Input data =>
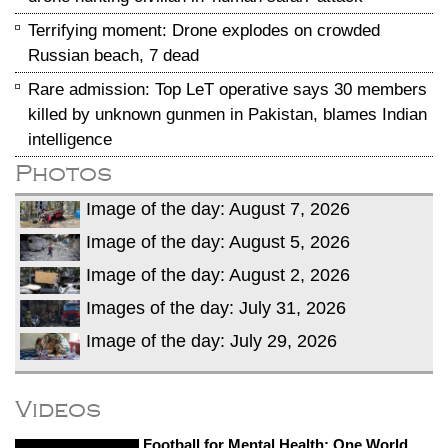
Terrifying moment: Drone explodes on crowded
Russian beach, 7 dead
Rare admission: Top LeT operative says 30 members
killed by unknown gunmen in Pakistan, blames Indian
intelligence
Photos
Image of the day: August 7, 2026
Image of the day: August 5, 2026
Image of the day: August 2, 2026
Images of the day: July 31, 2026
Image of the day: July 29, 2026
Videos
Football for Mental Health: One World,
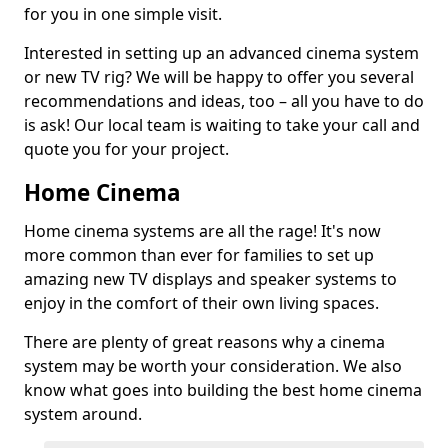
for you in one simple visit.
Interested in setting up an advanced cinema system
or new TV rig? We will be happy to offer you several
recommendations and ideas, too – all you have to do
is ask! Our local team is waiting to take your call and
quote you for your project.
Home Cinema
Home cinema systems are all the rage! It's now
more common than ever for families to set up
amazing new TV displays and speaker systems to
enjoy in the comfort of their own living spaces.
There are plenty of great reasons why a cinema
system may be worth your consideration. We also
know what goes into building the best home cinema
system around.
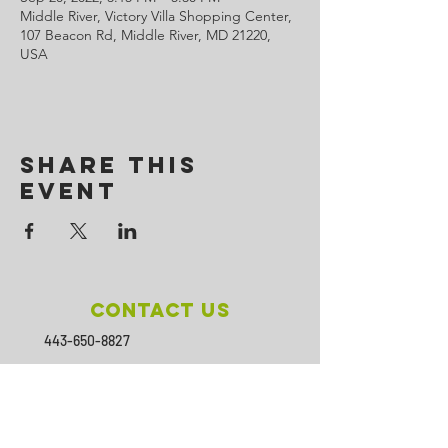
Middle River, Victory Villa Shopping Center,
107 Beacon Rd, Middle River, MD 21220,
USA
Share This
Event
Contact Us
443-650-8827
omtincph@gmail.com
Our sponsor for 2026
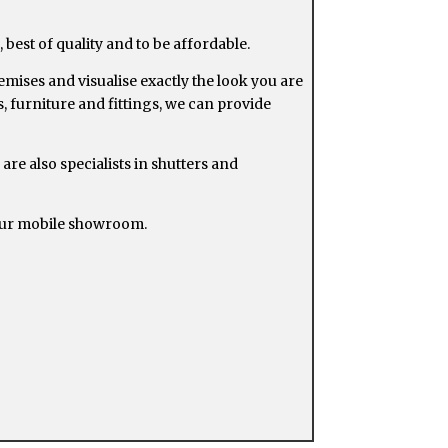
 best of quality and to be affordable.
ises and visualise exactly the look you are
, furniture and fittings, we can provide
 are also specialists in shutters and
 our mobile showroom.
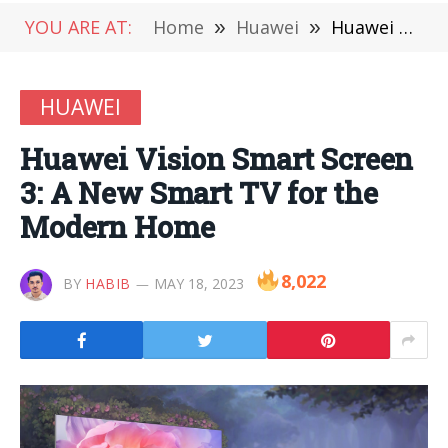
YOU ARE AT:
Home
»
Huawei
»
Huawei Vision Smart Screen 3: A New Smart TV for the Modern Home
HUAWEI
Huawei Vision Smart Screen
3: A New Smart TV for the
Modern Home
8,022
BY
HABIB
MAY 18, 2023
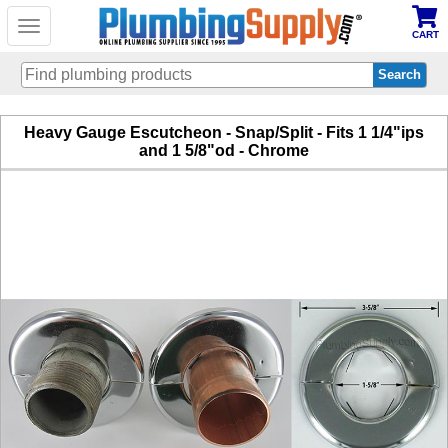
Toggle
CART
navigation
Skip
Heavy Gauge Escutcheon - Snap/Split - Fits 1 1/4"ips
to
and 1 5/8"od - Chrome
main
content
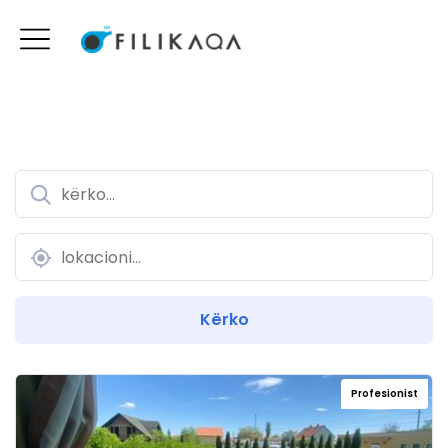
Profesionist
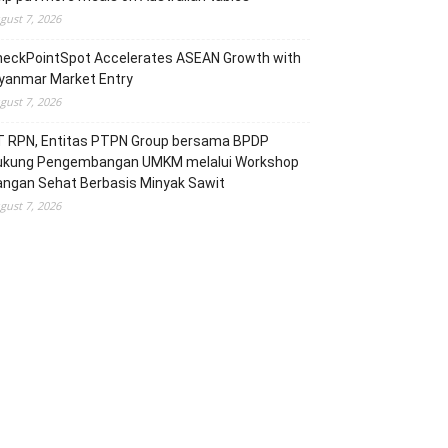
gust 7, 2026
heckPointSpot Accelerates ASEAN Growth with
yanmar Market Entry
gust 7, 2026
T RPN, Entitas PTPN Group bersama BPDP
ukung Pengembangan UMKM melalui Workshop
angan Sehat Berbasis Minyak Sawit
gust 7, 2026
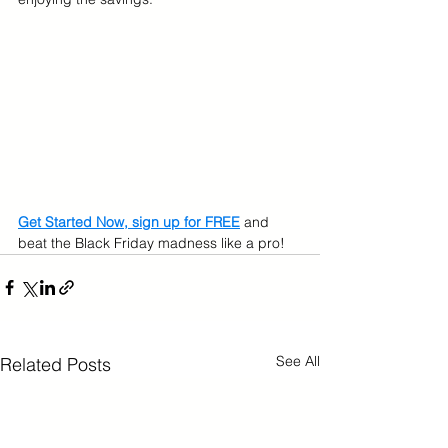
Get Started Now, sign up for FREE
 and 
beat the Black Friday madness like a pro!
See All
Related Posts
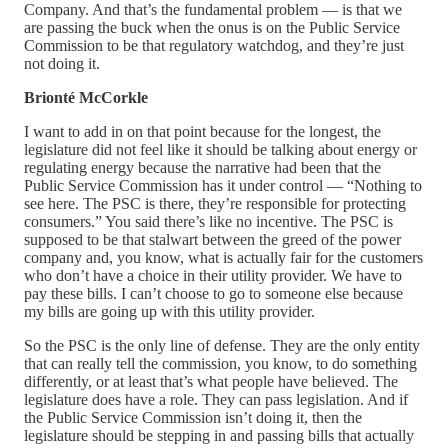
Company. And that’s the fundamental problem — is that we
are passing the buck when the onus is on the Public Service
Commission to be that regulatory watchdog, and they’re just
not doing it.
Brionté McCorkle
I want to add in on that point because for the longest, the
legislature did not feel like it should be talking about energy or
regulating energy because the narrative had been that the
Public Service Commission has it under control — “Nothing to
see here. The PSC is there, they’re responsible for protecting
consumers.” You said there’s like no incentive. The PSC is
supposed to be that stalwart between the greed of the power
company and, you know, what is actually fair for the customers
who don’t have a choice in their utility provider. We have to
pay these bills. I can’t choose to go to someone else because
my bills are going up with this utility provider.
So the PSC is the only line of defense. They are the only entity
that can really tell the commission, you know, to do something
differently, or at least that’s what people have believed. The
legislature does have a role. They can pass legislation. And if
the Public Service Commission isn’t doing it, then the
legislature should be stepping in and passing bills that actually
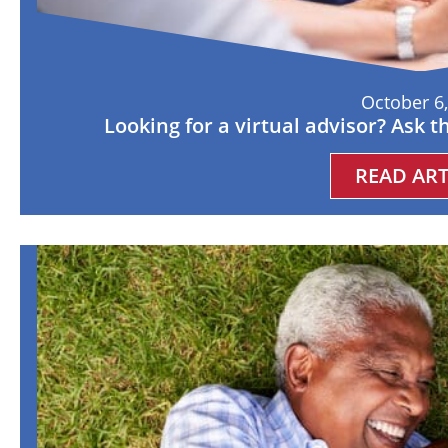
October 6
Looking for a virtual advisor? Ask 
READ ART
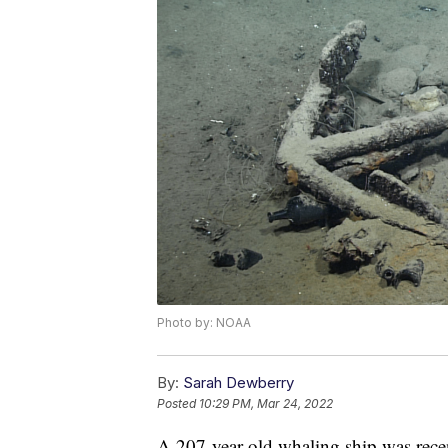
Photo by: NOAA
By:
Sarah Dewberry
Posted
10:29 PM, Mar 24, 2022
A 207-year-old whaling ship was recen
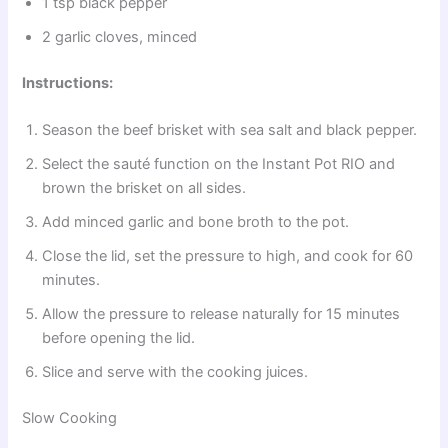
1 tsp black pepper
2 garlic cloves, minced
Instructions:
Season the beef brisket with sea salt and black pepper.
Select the sauté function on the Instant Pot RIO and
brown the brisket on all sides.
Add minced garlic and bone broth to the pot.
Close the lid, set the pressure to high, and cook for 60
minutes.
Allow the pressure to release naturally for 15 minutes
before opening the lid.
Slice and serve with the cooking juices.
Slow Cooking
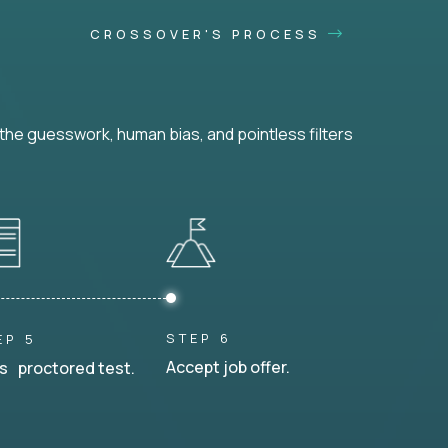
CROSSOVER'S PROCESS
he guesswork, human bias, and pointless filters
STEP 6
EP 5
Accept job offer.
s proctored test.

Exercise description =>
The output has to match the data above line for line, except that pictures are dropped.

Answer =>
Terrifying moment: Drone explodes on crowded
Russian beach, 7 dead
Rare admission: Top LeT operative says 30 members
killed by unknown gunmen in Pakistan, blames Indian
intelligence
Photos
Image of the day: August 7, 2026
Image of the day: August 5, 2026
Image of the day: August 2, 2026
Images of the day: July 31, 2026
Image of the day: July 29, 2026
Videos
Football for Mental Health: One World,
for you in one simple visit.
Interested in setting up an advanced cinema system
or new TV rig? We will be happy to offer you several
recommendations and ideas, too – all you have to do
is ask! Our local team is waiting to take your call and
quote you for your project.
Home Cinema
Home cinema systems are all the rage! It's now
more common than ever for families to set up
amazing new TV displays and speaker systems to
enjoy in the comfort of their own living spaces.
There are plenty of great reasons why a cinema
system may be worth your consideration. We also
know what goes into building the best home cinema
system around.
Middle River, Victory Villa Shopping Center,
107 Beacon Rd, Middle River, MD 21220,
USA
Share This
Event
Contact Us
443-650-8827
omtincph@gmail.com
Our sponsor for 2026
 best of quality and to be affordable.
ises and visualise exactly the look you are
, furniture and fittings, we can provide
 are also specialists in shutters and
 our mobile showroom.
YOU ARE AT:
Home
»
Huawei
»
Huawei Vision Smart Screen 3: A New Smart TV for the Modern Home
HUAWEI
Huawei Vision Smart Screen
3: A New Smart TV for the
Modern Home
8,022
BY
HABIB
MAY 18, 2023
Toggle
CART
navigation
Skip
Heavy Gauge Escutcheon - Snap/Split - Fits 1 1/4"ips
to
and 1 5/8"od - Chrome
main
content
Profesionist
gust 7, 2026
heckPointSpot Accelerates ASEAN Growth with
yanmar Market Entry
gust 7, 2026
T RPN, Entitas PTPN Group bersama BPDP
ukung Pengembangan UMKM melalui Workshop
angan Sehat Berbasis Minyak Sawit
gust 7, 2026
Get Started Now, sign up for FREE
 and 
beat the Black Friday madness like a pro!
See All
Related Posts
Company. And that’s the fundamental problem — is that we
are passing the buck when the onus is on the Public Service
Commission to be that regulatory watchdog, and they’re just
not doing it.
Brionté McCorkle
I want to add in on that point because for the longest, the
legislature did not feel like it should be talking about energy or
regulating energy because the narrative had been that the
Public Service Commission has it under control — “Nothing to
see here. The PSC is there, they’re responsible for protecting
consumers.” You said there’s like no incentive. The PSC is
supposed to be that stalwart between the greed of the power
company and, you know, what is actually fair for the customers
who don’t have a choice in their utility provider. We have to
pay these bills. I can’t choose to go to someone else because
my bills are going up with this utility provider.
So the PSC is the only line of defense. They are the only entity
that can really tell the commission, you know, to do something
differently, or at least that’s what people have believed. The
legislature does have a role. They can pass legislation. And if
the Public Service Commission isn’t doing it, then the
legislature should be stepping in and passing bills that actually
October 6
Looking for a virtual advisor? Ask 
READ ART
Photo by: NOAA
By:
Sarah Dewberry
Posted
10:29 PM, Mar 24, 2022
A 207-year-old whaling ship was recen
1 tsp black pepper
2 garlic cloves, minced
Instructions:
Season the beef brisket with sea salt and black pepper.
Select the sauté function on the Instant Pot RIO and
brown the brisket on all sides.
Add minced garlic and bone broth to the pot.
Close the lid, set the pressure to high, and cook for 60
minutes.
Allow the pressure to release naturally for 15 minutes
before opening the lid.
Slice and serve with the cooking juices.
Slow Cooking
CROSSOVER'S PROCESS
he guesswork, human bias, and pointless filters
STEP 6
EP 5
Accept job offer.
s proctored test.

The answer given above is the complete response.